Multicloudy Skies with a Certain Chance of SDN
This article is authored by Megaport’s VP of Engineering and Product, John Veizades, and originally published on VMBlog.
In recent years, there’s been a lot of hype around “multicloud” and what it means for businesses. Enterprises have struggled to understand where multicloud fits into their ever-evolving business strategies. In 2018, many customers went all-in with one cloud. This began shifting in 2019, and we expect 2020 to be a breakout year for greater multicloud adoption.
Enterprises Increasingly Turn to Multicloud
In 2020, more enterprises than ever before will embrace multicloud for their business-critical applications. They will hedge their bets by having the same application available from several cloud providers. They will place a premium on the ability to switch among these different clouds both quickly and efficiently. While in previous years, many enterprises went all-in with a single cloud vendor, they no longer want to be beholden to one cloud vendor. Organisations of all sizes are committing to multicloud, while they expect the user experience to feel seamless across clouds.
Data Deluge Tests Cloud Connectivity
Enterprises have been warned about the coming “data deluge” for the past 15+ years, with industry pundits annually increasing the potential data volumes as technological advances, like AI, create new demands for greater amounts of data that were previously unimaginable. Like a closet in a spare bedroom, clouds offer convenient places for data. This will test cloud connectivity in 2020, as enterprises look for the best ways to access, manage and derive intelligence out of their data in the cloud. Next year, look for signs of a rising level of data reaching “mega tsunami” proportions, and enterprises laser-focusing on scalable cloud connectivity to harness this data.
Blame it on the Gig Economy
As consumers, we want what we want when we want it, without unnecessary waste. When we work at enterprises, we don’t leave our consumer mindset at the door. A trend that should increase in 2020 is continued demand for alternatives to “old-school” vendor lock-in, long-term networking contracts. As business needs change, network availability must be flexible and change with them. Cost reduction by paying only for what is needed and used. These trends aren’t new, but they’re spreading to more vertical industries as technology makes it possible for organisations of all sizes to get what they want when they want it at a price that they are willing to pay.

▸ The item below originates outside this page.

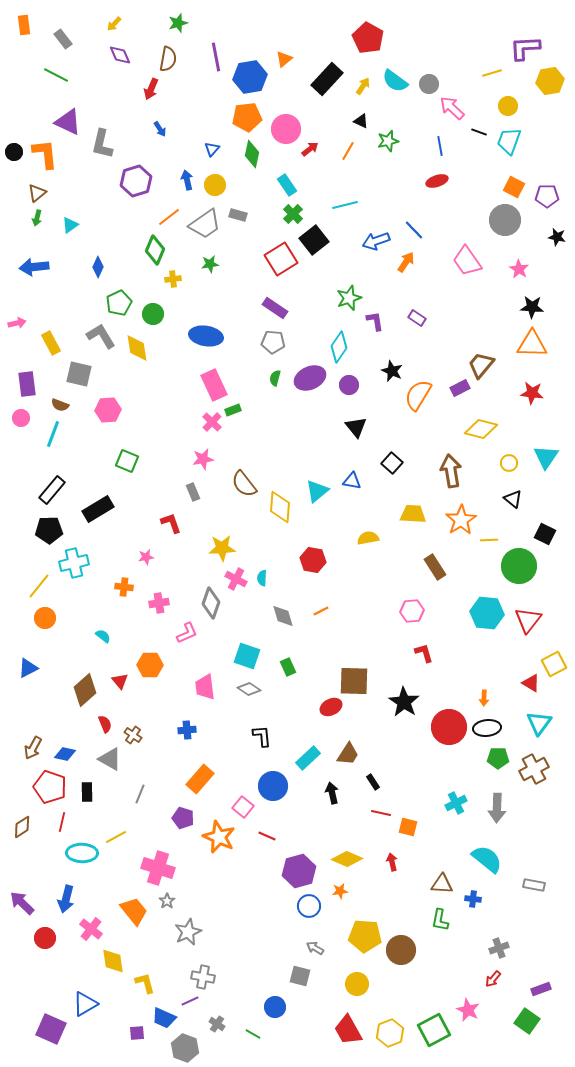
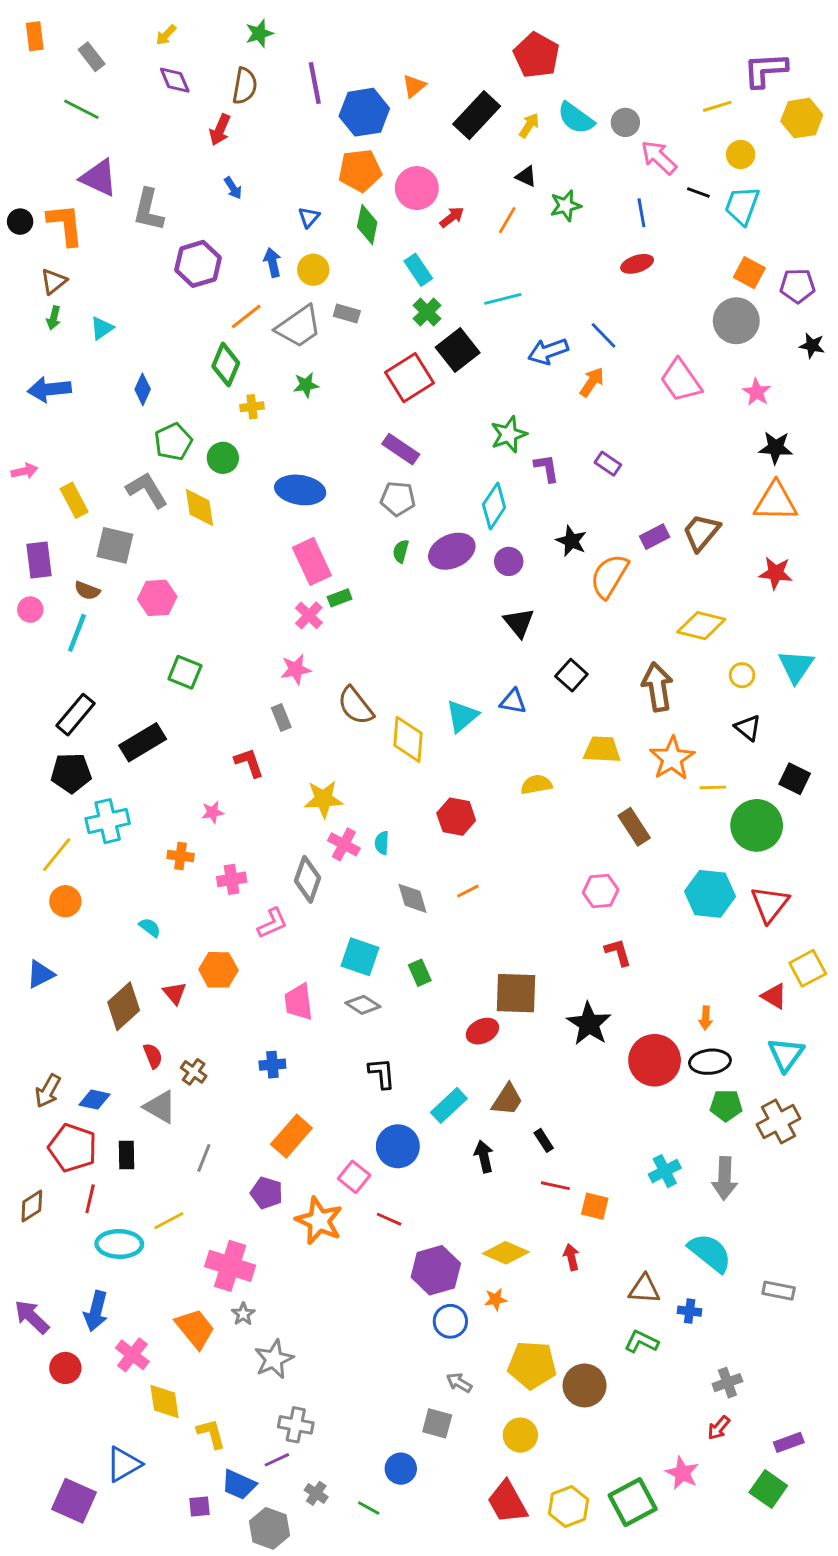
purple rectangle: (460, 388) -> (655, 537), moved
green L-shape: (440, 920) -> (641, 1342), turned 105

No More “Versus” Between On-Prem and Cloud
Companies in sectors that deal with high volumes of critical, sensitive data have traditionally felt the need to keep control and ownership of that data. In 2020, there will continue to be a need for industries like media and entertainment or financial services to maintain control and ownership of critical data by keeping it on-prem instead of in the cloud, while still executing compute on that data using cloud resources. This will mean that the tie between on-prem data and cloud compute will become increasingly more important, along with the latency of that connection, as lower latency is allowing companies to gather better insights on more data. In 2020, we’ll see a need to get data centres closer from a latency perspective to cloud resources, as this will become more valuable to customers than ever.

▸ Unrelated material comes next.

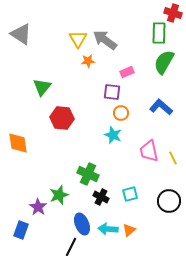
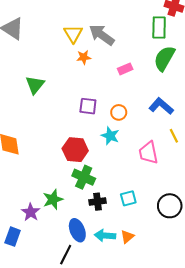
purple square: (112, 92) -> (88, 106), moved
red hexagon: (62, 118) -> (75, 150), moved
yellow line: (173, 158) -> (174, 136), moved
black cross: (101, 197) -> (97, 202), turned -35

Software-Defined Networking Will Change the Game for Data Centres
Technology has accelerated our expectations about the speed of business. We expect nearly everything to happen “instantly,” and that includes the time required to connect to data centres. In previous years, connecting to a data centre was measured in days. In 2019, enterprise-to-data centre and data centre-to-data centre connections happen in minutes. Software-defined networks (SDNs) are changing the data centre experience for many organisations. We believe 2020 will be a step closer to the point where no human intervention is needed in data centres to connect customers to the data sources they need. Some may see this as lost jobs. We see this as freeing up time to do something more productive.